Task details:
Your task is to filter the data below down to the lines holding "overwrite".
= Beginning of Section =
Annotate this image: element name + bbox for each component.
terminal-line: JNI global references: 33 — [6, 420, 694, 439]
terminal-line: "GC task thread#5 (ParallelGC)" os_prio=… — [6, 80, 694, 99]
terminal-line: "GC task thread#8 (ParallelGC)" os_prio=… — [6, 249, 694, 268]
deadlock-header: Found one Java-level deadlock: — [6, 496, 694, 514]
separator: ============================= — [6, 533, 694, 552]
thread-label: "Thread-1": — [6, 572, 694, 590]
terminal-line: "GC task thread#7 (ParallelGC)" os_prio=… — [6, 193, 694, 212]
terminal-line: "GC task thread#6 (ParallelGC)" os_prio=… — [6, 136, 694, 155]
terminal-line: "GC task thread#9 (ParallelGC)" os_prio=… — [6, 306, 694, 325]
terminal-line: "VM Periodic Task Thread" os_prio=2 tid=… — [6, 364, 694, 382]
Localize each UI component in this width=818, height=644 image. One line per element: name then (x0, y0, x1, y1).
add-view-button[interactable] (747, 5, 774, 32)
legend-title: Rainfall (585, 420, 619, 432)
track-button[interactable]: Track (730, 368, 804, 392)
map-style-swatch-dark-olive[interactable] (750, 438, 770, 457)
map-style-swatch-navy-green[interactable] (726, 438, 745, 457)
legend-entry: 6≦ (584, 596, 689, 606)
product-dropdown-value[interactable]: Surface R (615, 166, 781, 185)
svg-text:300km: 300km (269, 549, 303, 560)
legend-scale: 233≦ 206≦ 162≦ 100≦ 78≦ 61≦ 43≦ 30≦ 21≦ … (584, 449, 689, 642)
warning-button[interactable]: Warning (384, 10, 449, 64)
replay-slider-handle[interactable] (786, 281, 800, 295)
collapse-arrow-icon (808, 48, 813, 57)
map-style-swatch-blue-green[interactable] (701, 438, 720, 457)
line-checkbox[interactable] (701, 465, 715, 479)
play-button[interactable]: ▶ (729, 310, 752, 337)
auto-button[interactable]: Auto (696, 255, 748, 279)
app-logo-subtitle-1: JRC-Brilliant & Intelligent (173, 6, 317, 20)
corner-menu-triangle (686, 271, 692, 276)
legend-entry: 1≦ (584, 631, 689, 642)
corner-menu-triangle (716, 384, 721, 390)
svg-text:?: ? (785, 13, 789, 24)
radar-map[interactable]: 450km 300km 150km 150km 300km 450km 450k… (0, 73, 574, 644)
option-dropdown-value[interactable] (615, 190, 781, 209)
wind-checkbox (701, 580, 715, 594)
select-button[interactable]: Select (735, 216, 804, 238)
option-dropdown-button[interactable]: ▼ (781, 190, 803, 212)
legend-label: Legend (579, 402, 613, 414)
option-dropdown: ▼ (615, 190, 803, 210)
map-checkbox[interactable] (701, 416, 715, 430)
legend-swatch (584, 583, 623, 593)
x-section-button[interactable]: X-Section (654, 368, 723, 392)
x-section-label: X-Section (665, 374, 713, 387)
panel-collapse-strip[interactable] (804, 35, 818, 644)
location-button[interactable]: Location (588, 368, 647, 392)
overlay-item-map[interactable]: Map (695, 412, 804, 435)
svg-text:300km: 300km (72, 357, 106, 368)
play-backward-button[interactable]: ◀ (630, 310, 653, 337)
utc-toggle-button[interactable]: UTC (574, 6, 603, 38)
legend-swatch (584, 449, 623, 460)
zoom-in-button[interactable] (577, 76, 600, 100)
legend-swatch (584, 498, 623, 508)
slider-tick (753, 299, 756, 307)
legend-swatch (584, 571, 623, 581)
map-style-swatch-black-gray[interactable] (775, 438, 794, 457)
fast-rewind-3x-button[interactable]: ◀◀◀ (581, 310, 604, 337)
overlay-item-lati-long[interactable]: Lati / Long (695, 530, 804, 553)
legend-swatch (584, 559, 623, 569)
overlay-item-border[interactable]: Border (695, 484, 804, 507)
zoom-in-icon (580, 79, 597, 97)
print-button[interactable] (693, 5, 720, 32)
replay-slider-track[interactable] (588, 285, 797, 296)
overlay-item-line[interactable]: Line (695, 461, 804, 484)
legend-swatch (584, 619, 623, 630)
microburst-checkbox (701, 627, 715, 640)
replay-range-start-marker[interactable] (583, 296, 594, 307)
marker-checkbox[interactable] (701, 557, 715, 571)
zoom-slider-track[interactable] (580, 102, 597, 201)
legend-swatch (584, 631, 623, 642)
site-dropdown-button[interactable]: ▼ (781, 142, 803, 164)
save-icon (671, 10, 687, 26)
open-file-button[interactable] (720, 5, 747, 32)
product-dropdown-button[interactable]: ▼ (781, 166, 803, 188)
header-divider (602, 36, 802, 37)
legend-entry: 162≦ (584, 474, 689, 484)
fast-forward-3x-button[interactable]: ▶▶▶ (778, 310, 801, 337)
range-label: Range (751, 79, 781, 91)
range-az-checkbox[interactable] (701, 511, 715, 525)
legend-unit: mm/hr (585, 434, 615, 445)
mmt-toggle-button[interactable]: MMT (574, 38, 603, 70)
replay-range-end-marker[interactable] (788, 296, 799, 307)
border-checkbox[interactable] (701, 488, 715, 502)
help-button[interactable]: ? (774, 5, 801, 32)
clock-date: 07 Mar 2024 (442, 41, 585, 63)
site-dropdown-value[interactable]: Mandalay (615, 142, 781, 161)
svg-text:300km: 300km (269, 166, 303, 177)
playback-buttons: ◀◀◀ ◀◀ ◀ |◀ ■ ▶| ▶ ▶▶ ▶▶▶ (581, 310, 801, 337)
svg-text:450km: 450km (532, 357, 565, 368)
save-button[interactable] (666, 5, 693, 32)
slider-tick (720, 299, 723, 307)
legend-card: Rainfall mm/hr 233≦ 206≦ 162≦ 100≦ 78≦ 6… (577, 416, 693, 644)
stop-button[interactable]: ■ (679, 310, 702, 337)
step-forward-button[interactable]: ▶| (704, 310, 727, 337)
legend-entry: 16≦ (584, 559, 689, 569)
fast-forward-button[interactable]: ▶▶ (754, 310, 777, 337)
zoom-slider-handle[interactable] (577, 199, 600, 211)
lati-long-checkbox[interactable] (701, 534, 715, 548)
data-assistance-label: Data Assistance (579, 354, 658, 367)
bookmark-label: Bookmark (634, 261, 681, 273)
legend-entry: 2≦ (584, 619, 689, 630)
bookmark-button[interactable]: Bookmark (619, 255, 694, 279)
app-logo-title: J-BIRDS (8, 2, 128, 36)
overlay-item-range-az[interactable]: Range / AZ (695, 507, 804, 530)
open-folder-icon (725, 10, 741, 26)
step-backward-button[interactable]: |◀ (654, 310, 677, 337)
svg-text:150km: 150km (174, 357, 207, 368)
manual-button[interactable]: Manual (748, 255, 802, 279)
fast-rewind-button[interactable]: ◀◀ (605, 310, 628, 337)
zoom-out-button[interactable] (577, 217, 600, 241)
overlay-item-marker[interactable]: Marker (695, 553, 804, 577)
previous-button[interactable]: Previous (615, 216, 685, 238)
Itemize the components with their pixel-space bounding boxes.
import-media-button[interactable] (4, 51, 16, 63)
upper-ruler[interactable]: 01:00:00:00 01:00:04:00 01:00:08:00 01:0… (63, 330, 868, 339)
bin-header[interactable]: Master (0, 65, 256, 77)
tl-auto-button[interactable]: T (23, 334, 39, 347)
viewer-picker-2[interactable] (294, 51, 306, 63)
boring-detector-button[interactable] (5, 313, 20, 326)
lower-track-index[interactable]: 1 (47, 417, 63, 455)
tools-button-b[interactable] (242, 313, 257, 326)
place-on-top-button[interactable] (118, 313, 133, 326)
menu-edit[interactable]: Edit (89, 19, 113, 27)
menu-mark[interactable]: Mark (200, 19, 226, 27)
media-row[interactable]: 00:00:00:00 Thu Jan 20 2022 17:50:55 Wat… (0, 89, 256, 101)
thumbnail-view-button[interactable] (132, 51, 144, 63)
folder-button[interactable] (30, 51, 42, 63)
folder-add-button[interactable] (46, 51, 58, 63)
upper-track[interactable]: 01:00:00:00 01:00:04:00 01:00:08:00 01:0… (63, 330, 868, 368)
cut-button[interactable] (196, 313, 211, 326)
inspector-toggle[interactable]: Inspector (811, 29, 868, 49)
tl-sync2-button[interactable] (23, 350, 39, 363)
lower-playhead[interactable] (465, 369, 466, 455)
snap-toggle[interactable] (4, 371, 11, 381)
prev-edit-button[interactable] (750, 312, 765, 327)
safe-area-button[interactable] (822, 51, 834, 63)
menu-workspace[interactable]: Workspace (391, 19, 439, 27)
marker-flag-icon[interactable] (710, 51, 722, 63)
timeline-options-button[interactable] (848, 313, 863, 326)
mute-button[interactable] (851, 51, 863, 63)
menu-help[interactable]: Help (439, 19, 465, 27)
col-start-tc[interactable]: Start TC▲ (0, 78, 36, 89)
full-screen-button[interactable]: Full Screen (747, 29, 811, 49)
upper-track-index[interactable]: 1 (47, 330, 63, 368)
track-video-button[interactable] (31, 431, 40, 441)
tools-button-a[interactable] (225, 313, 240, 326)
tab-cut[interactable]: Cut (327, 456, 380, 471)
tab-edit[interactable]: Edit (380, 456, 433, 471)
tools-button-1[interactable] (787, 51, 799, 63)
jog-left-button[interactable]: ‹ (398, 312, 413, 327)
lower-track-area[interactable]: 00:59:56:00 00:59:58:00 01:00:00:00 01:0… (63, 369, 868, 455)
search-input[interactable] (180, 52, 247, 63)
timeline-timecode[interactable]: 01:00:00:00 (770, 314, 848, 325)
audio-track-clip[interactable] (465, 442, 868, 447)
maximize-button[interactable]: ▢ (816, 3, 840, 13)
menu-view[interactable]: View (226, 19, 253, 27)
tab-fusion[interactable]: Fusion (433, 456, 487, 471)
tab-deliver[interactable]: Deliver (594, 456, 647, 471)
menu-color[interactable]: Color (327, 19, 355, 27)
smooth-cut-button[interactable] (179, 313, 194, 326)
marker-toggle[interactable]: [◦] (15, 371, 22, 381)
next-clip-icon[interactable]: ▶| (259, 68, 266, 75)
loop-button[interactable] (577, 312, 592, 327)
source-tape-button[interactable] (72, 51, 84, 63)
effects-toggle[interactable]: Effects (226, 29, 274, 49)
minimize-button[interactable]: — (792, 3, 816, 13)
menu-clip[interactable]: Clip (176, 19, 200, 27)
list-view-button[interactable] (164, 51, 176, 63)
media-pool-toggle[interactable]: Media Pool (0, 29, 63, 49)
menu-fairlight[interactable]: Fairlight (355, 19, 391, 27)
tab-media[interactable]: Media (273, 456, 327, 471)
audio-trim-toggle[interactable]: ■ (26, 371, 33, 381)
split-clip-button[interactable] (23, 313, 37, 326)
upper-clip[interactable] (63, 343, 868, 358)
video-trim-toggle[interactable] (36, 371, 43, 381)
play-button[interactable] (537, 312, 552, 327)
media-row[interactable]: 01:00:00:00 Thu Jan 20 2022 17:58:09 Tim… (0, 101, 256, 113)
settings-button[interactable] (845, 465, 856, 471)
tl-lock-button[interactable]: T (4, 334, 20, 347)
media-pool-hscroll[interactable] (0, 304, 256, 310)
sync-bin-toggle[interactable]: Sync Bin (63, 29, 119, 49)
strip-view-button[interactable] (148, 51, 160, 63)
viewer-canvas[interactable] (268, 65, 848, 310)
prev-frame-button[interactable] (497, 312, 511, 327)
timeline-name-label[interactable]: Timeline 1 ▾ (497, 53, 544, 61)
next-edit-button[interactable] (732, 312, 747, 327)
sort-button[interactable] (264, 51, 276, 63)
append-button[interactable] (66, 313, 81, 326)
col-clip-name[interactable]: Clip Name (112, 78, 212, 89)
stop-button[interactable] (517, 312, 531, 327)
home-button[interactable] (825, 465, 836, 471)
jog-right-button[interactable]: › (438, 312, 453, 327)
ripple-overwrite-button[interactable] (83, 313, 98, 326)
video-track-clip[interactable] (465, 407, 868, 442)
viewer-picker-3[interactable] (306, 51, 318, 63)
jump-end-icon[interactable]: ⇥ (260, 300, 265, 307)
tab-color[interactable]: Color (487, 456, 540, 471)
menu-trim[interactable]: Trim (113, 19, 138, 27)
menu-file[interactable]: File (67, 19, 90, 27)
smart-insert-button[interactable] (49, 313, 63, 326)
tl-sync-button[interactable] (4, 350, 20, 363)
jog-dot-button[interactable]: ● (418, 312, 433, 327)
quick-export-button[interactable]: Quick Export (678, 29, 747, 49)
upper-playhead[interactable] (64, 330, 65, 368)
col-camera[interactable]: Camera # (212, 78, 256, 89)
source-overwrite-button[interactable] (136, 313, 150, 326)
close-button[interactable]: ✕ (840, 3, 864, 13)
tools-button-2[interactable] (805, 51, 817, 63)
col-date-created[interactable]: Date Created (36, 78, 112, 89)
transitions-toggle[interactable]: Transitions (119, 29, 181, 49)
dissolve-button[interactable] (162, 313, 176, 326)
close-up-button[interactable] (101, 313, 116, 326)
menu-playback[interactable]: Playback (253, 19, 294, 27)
= End of Section =
Task output:
ripple-overwrite-button[interactable] (83, 313, 98, 326)
source-overwrite-button[interactable] (136, 313, 150, 326)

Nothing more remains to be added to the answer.